There's weird food, that you'd never normally eat. But while you're on the train it becomes a kind of guilty pleasure. Microwaved pizzas with that soft, sweet kind of crust, shiny bagels with packets of cream cheese or butter on the side, crumbly and enormous cookies. The walks up and down the train to get another soda, check out the people in the other cars, be glad you aren't in the one with all those babies, or the other with the pack of 15 year old girls on their way to cheerleading camp. Or maybe it's Jesus camp, who can say?
There's something amazing about spending the time it takes to get from point a to point b, in this world so completely transient and temporary it barely exists. It allows me to appreciate both sides of my trip for their own solid specificity, and to summon more of the fluidity I need in navigating each.
The thing I love about trains, though, the requirement of all that lovely empty time, is, of course, the problem with them as well. You can't go much of anywhere for a long weekend on a train. Unless you maybe stay on the train the entire time, which might not be so bad, all things considered. But realistically, sooner or later, something will make you get back on an airplane.
My first post 9/11 plane trip was to a wedding in Chicago, with my boyfriend at the time. It was a weekend trip. Both of our schedules made flying the only option. And so I did. That one wasn't so bad. His presence kept my panic level down, and gave me some incentive to at least pretend I wasn't about to die. It was kind of ok.
The second was a disaster. The flight to Florida was fine. Plans had been made in too much of a hurry, for reasons too important, to give me much opportunity to terrorize myself. Packing to do, arrangements to make, all in about a day. No time to visualize my doom. On my way back to Manhattan, however, I was a mess. I'd already stayed one day longer than I'd planned, largely to avoid the flight. Between the time I got to the airport, and onto the plane, my anxiety spiralled beyond the reach of the ativan I nonetheless kept taking. I somehow missed one plane, despite being in the airport well before it's departure time. There was one nearly incoherent conversation with a client, an unnecessarily nasty email to a colleague I barely remembered having written, until I saw it in her admirably restrained response. When I got home, I was sick for two days, maybe from all that ativan, maybe all that fear had just done me in. Suffice to say, a really bad time was had by all.
Now, the holidays are here . I haven't been to see my parents in two years, haven't seen my grandparents in longer still. I really have no choice, but to fly down there. Since the last time, I've been therapized, medidated, switched the ativan for klonopin, and felt almost ok about doing it again. As ok as is possible for me. Telling myself it would be efficient and easy, travelling on a sleek, modern airplane. Progress is good, regression is bad. Then, these last few days before I have to leave, they've broken ground, again, at Ground Zero. So it's been all over the news, the papers, the radio, and my mind. That worst of worst case scenarios. But it's too late now. The plans are made, the tickets bought and nonrefundable. Too many parents and grandparents to be disappointed by my anxious self indulgence if I cancel. My fate is sealed.
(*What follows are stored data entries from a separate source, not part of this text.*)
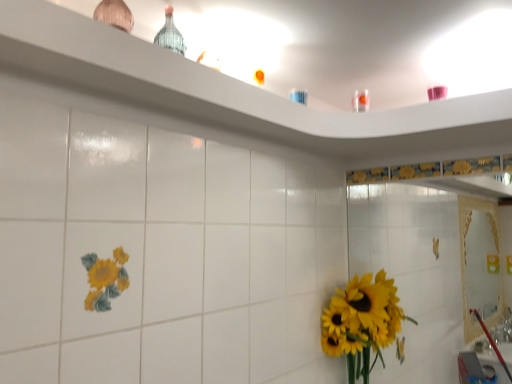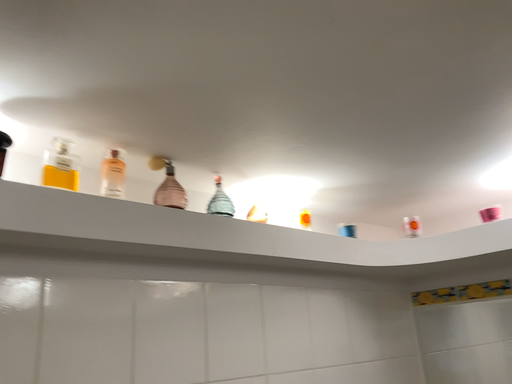 Question: How did the camera likely rotate when shooting the video?

Choices:
 (A) rotated left
 (B) rotated right

Answer: (A) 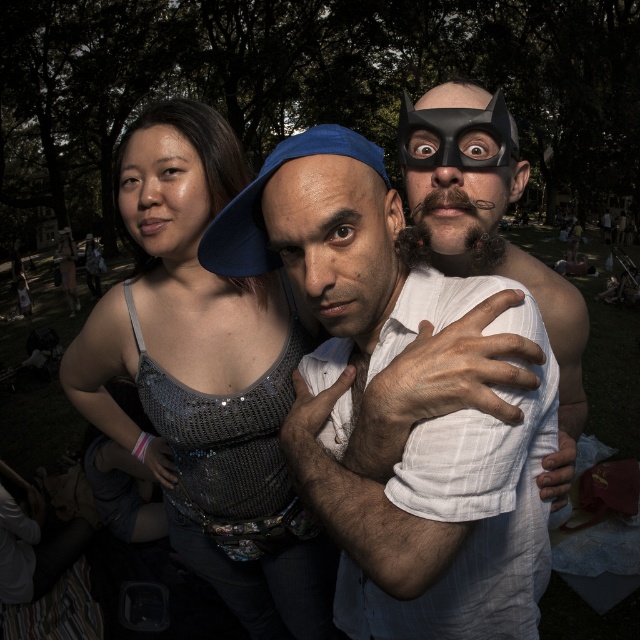 You are standing in a festival crowd and see the white textured shirt at center. Can you estimate its position relative to the camera using coordinates?

The white textured shirt at center is located at coordinates approximately 0.672 on the x axis and 0.645 on the y axis.

You are a photographer trying to capture the central figures in this festival scene. You notice the white textured shirt at center and the shiny sequined tank top at center. Which of these two items has a smaller width?

The white textured shirt at center has a smaller width compared to the shiny sequined tank top at center.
Walking through Washington Square yesterday, I ran into an eminently reasonable friend. As I was telling her about my trip, and my certain doom, she said, as reasonable people will, "There've been how many thousands of flights since 9/11? And they've all been fine. Why would yours, out of all of those, be the one to have a problem?" Without thinking I answered, "Because I am just that special." We both laughed, and went on about our days. But I'm not sure I was entirely kidding, in that thoughtless slip. Narcissists Anonymous, anyone?